This hors d’oeuvre is just decadent: luscious chunks of crab meat mixed with apple for tart crunch, topped with nutty melted gruyere, and then sandwiched on tiny brioche button rolls that have been slathered with truffle butter. I prefer to use white truffle butter–it’s more fragrant than black. If you can’t find it, good quality butter will do. Make sure to use rolls that are just big enough for a bite or two…
 
Makes 16 Hors D’Oeuvres:

16 brioche buttons, about 2 inches in diameter, sliced in half
3 ounce container truffle butter, softened
1/2 cup mayonnaise
1/4 cup red onion, minced
1/4 cup flat leaf parsley, chopped
1/2 granny smith apple, cored and diced
1 tablespoon fresh lime juice
few squirts of hot sauce
kosher salt and freshly ground black pepper
1 pound lump crabmeat, picked over
1 1/2 cups gruyere cheese, grated
 
Preheat broiler. 
Spread truffle butter on cut sides of brioche and place on baking sheet.
Broil rolls about 6 inches from heat, until toasted.
Reduce oven to 400 degrees.
In a bowl, mix mayo, onion, parsley, apple, lime juice, and hot sauce.
Season with salt and freshly ground pepper.
Fold in crabmeat; taste and adjust seasoning.
Top the bottom halves of the brioche buttons with crab salad.
Sprinkle grated gruyere cheese over crab.
Bake in upper third of oven until cheese is bubbly and melted.
Place brioche tops onto sandwiches and serve.
 


Crudites with Rosemary Goat Cheese Dip




Crudites are familiar appetizers to most of us, but think beyond celery and carrot sticks. I tried to take it to the next level, by serving colorful and unusual vegetables. For this party, I chose to use haricots vert (french green beans) that were quickly blanched, wedges of fennel, endive leaves, treviso leaves (a variety of radicchio that looks like red endive), and amazing rainbow carrots that I was lucky enough to find. Use your imagination–just remember to have balance in color and flavor. This dip is a wonderful accompaniment to all and can be prepared a day ahead.

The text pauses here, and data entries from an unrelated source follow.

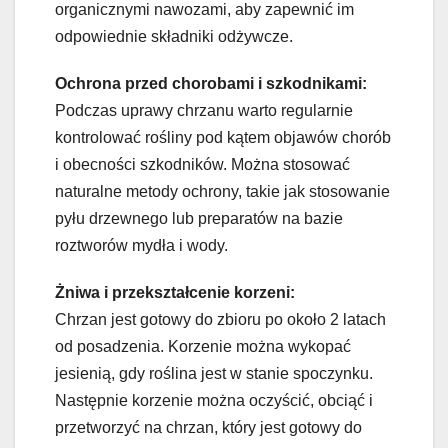
organicznymi nawozami, aby zapewnić im
odpowiednie składniki odżywcze.
Ochrona przed chorobami i szkodnikami:
Podczas uprawy chrzanu warto regularnie
kontrolować rośliny pod kątem objawów chorób
i obecności szkodników. Można stosować
naturalne metody ochrony, takie jak stosowanie
pyłu drzewnego lub preparatów na bazie
roztworów mydła i wody.
Żniwa i przekształcenie korzeni:
Chrzan jest gotowy do zbioru po około 2 latach
od posadzenia. Korzenie można wykopać
jesienią, gdy roślina jest w stanie spoczynku.
Następnie korzenie można oczyścić, obciąć i
przetworzyć na chrzan, który jest gotowy do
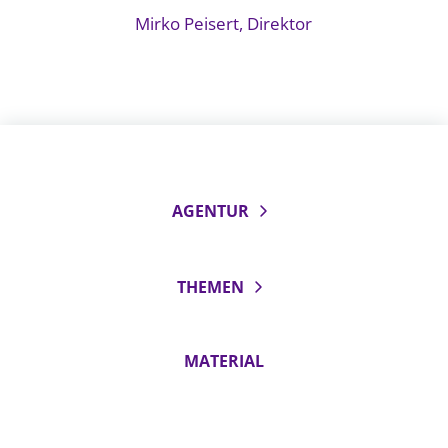
Mirko Peisert, Direktor
AGENTUR
THEMEN
MATERIAL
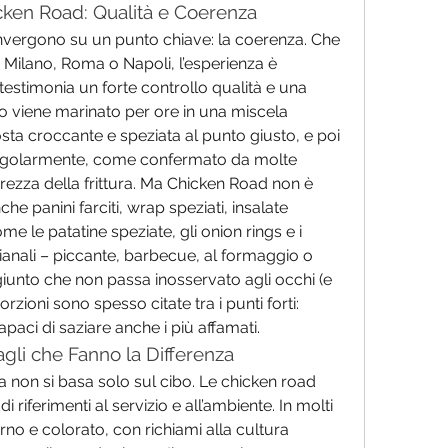
ken Road: Qualità e Coerenza
nvergono su un punto chiave: la coerenza. Che 
a Milano, Roma o Napoli, l’esperienza è 
estimonia un forte controllo qualità e una 
llo viene marinato per ore in una miscela 
ta croccante e speziata al punto giusto, e poi 
o regolarmente, come confermato da molte 
rezza della frittura. Ma Chicken Road non è 
e panini farciti, wrap speziati, insalate 
e le patatine speziate, gli onion rings e i 
gianali – piccante, barbecue, al formaggio o 
iunto che non passa inosservato agli occhi (e 
orzioni sono spesso citate tra i punti forti: 
paci di saziare anche i più affamati.
agli che Fanno la Differenza
 non si basa solo sul cibo. Le chicken road 
riferimenti al servizio e all’ambiente. In molti 
rno e colorato, con richiami alla cultura 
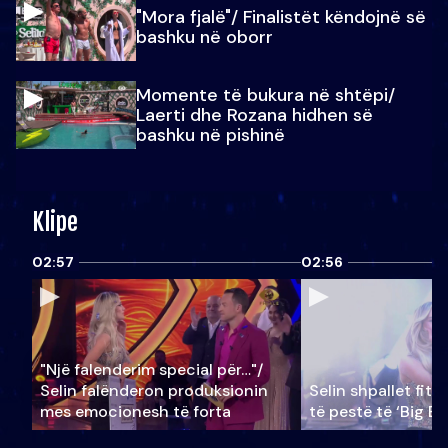
"Mora fjalë"/ Finalistët këndojnë së
bashku në oborr
Momente të bukura në shtëpi/
Laerti dhe Rozana hidhen së
bashku në pishinë
Klipe
02:57
02:56
"Një falenderim special për…"/
Selin falënderon produksionin
Selin shpallet fitu
mes emocionesh të forta
të pestë të ‘Big Br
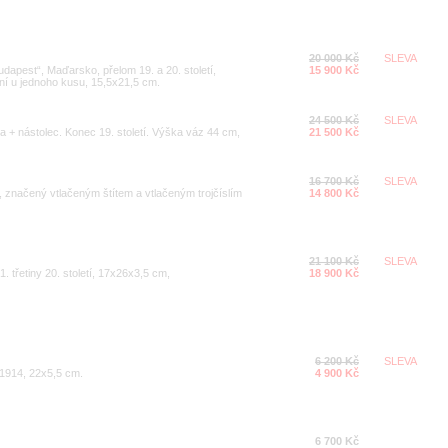
20 000 Kč
SLEVA
dapest“, Maďarsko, přelom 19. a 20. století,
15 900 Kč
ní u jednoho kusu, 15,5x21,5 cm.
24 500 Kč
SLEVA
 + nástolec. Konec 19. století. Výška váz 44 cm,
21 500 Kč
16 700 Kč
SLEVA
, značený vtlačeným štítem a vtlačeným trojčíslím
14 800 Kč
21 100 Kč
SLEVA
. třetiny 20. století, 17x26x3,5 cm,
18 900 Kč
6 200 Kč
SLEVA
 1914, 22x5,5 cm.
4 900 Kč
6 700 Kč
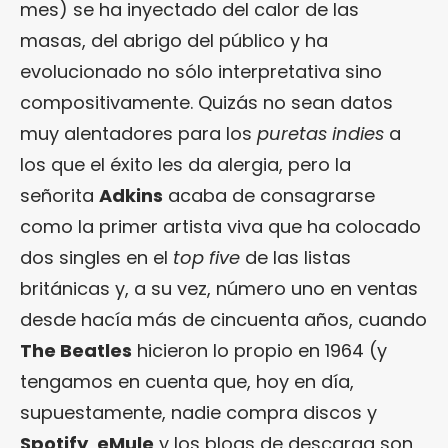
mes) se ha inyectado del calor de las
masas, del abrigo del público y ha
evolucionado no sólo interpretativa sino
compositivamente. Quizás no sean datos
muy alentadores para los
puretas indies
a
los que el éxito les da alergia, pero la
señorita
Adkins
acaba de consagrarse
como la primer artista viva que ha colocado
dos singles en el
top five
de las listas
británicas y, a su vez, número uno en ventas
desde hacía más de cincuenta años, cuando
The Beatles
hicieron lo propio en 1964 (y
tengamos en cuenta que, hoy en día,
supuestamente, nadie compra discos y
Spotify
,
eMule
y los blogs de descarga son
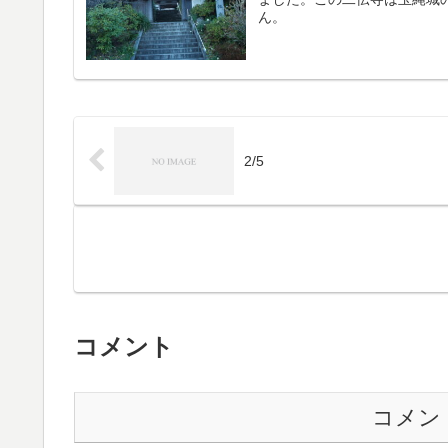
ん。
2/5
コメント
コメン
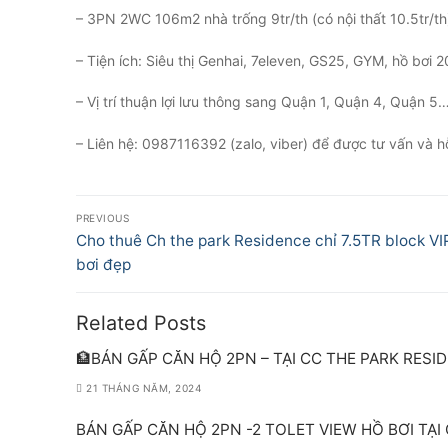
– 3PN 2WC 106m2 nhà trống 9tr/th (có nội thất 10.5tr/th
– Tiện ích: Siêu thị Genhai, 7eleven, GS25, GYM, hồ bơi
– Vị trí thuận lợi lưu thông sang Quận 1, Quận 4, Quận 5
– Liên hệ: 0987116392 (zalo, viber) để được tư vấn và hỗ 
Điều
PREVIOUS
hướng
Previous
Cho thuê Ch the park Residence chỉ 7.5TR block VI
post:
bơi đẹp
bài
viết
Related Posts
🏦BÁN GẤP CĂN HỘ 2PN – TẠI CC THE PARK RESI
21 THÁNG NĂM, 2024
BÁN GẤP CĂN HỘ 2PN -2 TOLET VIEW HỒ BƠI TẠI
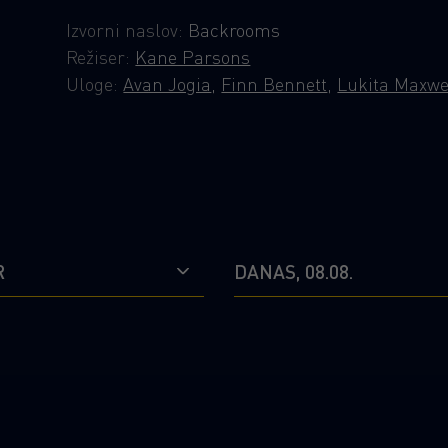
Izvorni naslov:
Backrooms
Režiser:
Kane Parsons
Uloge:
Avan Jogia
,
Finn Bennett
,
Lukita Maxwe
R
DANAS, 08.08.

Feel free to substitute different herbs for the rosemary, or orange zest for the lemon.
 
Serves 8 to 10:


Rosemary Goat Cheese Dip:
3/4 cup whole milk
2 sprigs of rosemary, chopped
12 ounces fresh goat cheese 
zest and juice of 1 lemon
kosher salt and freshly ground black pepper


assorted colorful vegetables: haricots vert, fennel, endive, treviso, rainbow carrots
 
In a saucepan, bring the milk and rosemary to a boil.
Immediately remove saucepan from heat, cover and set aside to infuse.
In a bowl, beat goat cheese to soften.
When milk has cooled, strain it and whisk into cheese.
Add lemon zest, juice, and salt and ground pepper.
Taste and adjust seasoning, if needed.
Serve with platters of colorful vegetables.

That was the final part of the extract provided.